KiwiRail is making great progress to restore this vital part of New Zealand’s freight network. Reopening the rail line has helped relieve pressure on the alternate route through Lewis Pass. Getting the work trains to Kaikōura means resources can now be stored in Kaikōura, enabling the pace of reconstruction to ramp up and help not only KiwiRail with its rebuild work, but also assist with the reinstatement of SH1 by moving material north for the road reconstruction.

The Transport Agency re-opened SH1 south of Kaikōura before Christmas 2016, however, this corridor requires ongoing work and is subject to short-term closures as work continues to rebuild and strength sections of the highway.This will continue until December 2017.

Making improvements

The NZ Transport Agency says $231 million in funding announced by Government to improve the 60km section of State Highway 1 between Clarence and Oaro will increase safety, resilience, reliability, access and amenity and provide a higher level of service on the road for people living in the area and visitors to the region.

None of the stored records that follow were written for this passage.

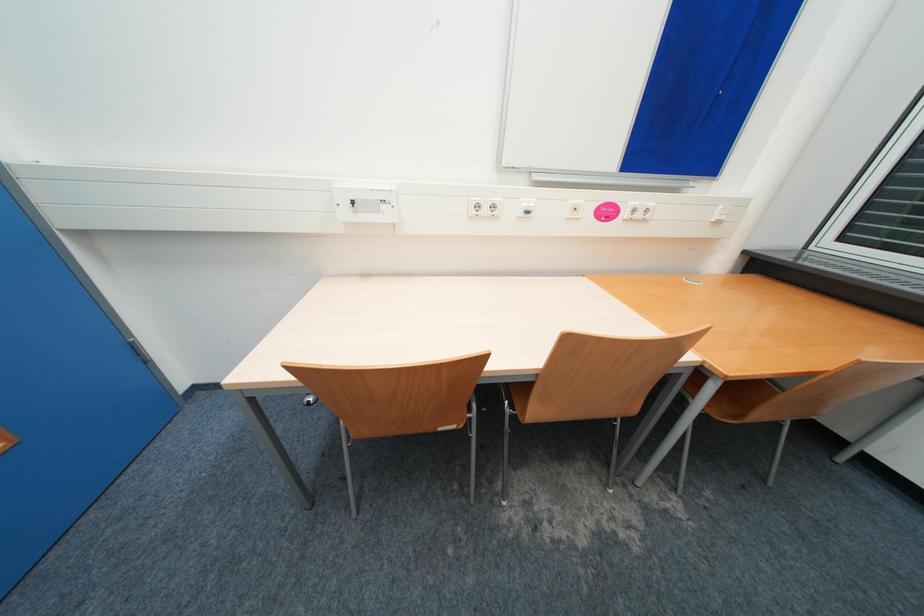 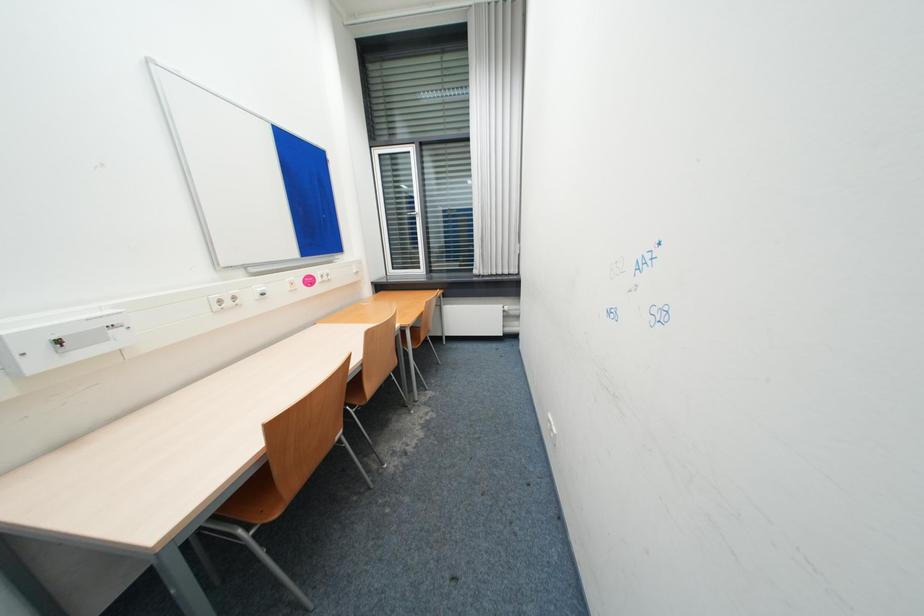 Question: The first image is from the beginning of the video and the second image is from the end. How did the camera likely rotate when shooting the video?

Choices:
 (A) Left
 (B) Right
 (C) Up
 (D) Down

Answer: (B) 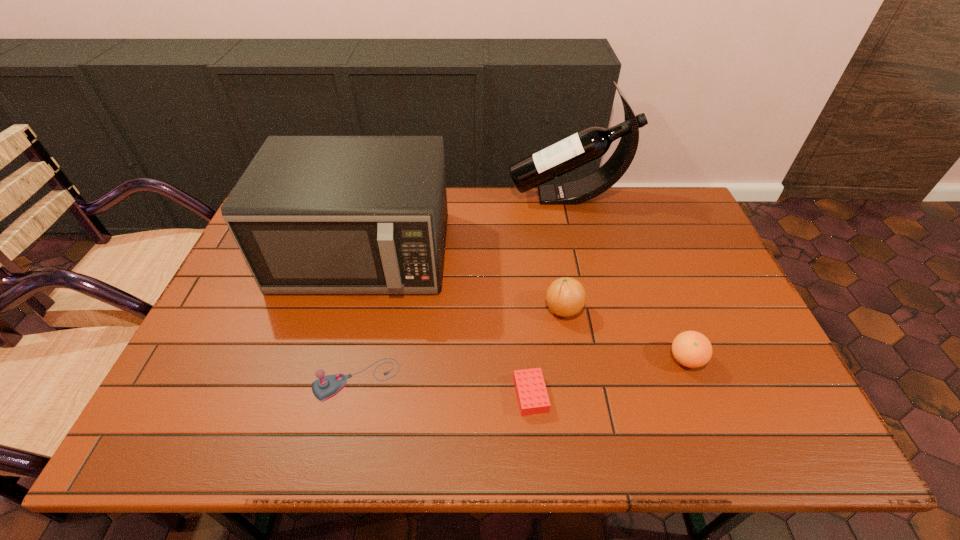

The improvements programme includes infrastructure changes including wider shoulders, additional safety barriers, more passing opportunities, and improved access and stopping areas. A shared path (cycle/walk facility) between Okiwi Bay and Mangamaunu will provide opportunities for people to enjoy the iconic coastline at a more leisurely pace.

The work will be fast-tracked so it can be delivered by NCTIR alongside the earthquake reinstatement work.

Caring for people

The NCTIR team is committed to reconnect communities by the end of 2017. The team regularly attends community meetings in the area, and also ‘door-knocks’ in areas to discuss upcoming high-impact work. A site office on the main street welcomes residents to drop in, with a weekly newsletter providing information on progress being made.

More importantly, NCTIR works closely with the local community to provide employment and business opportunities. More than 1,000 men and women from 100 organisations have joined the rebuild effort and this number includes many local residents and businesses.

Working closely with the local community, NCTIR has been able to quickly solve a number of logistical challenges. The decision to build a temporary accommodation facility in Kaikōura, and a smaller one in Clarence, was made after consultation with local businesses confirmed there would not be enough beds available in Kaikōura throughout the duration of the project. More than 400 men and women are based in the area and all require housing and meals. Where possible, these services are being provided by locals.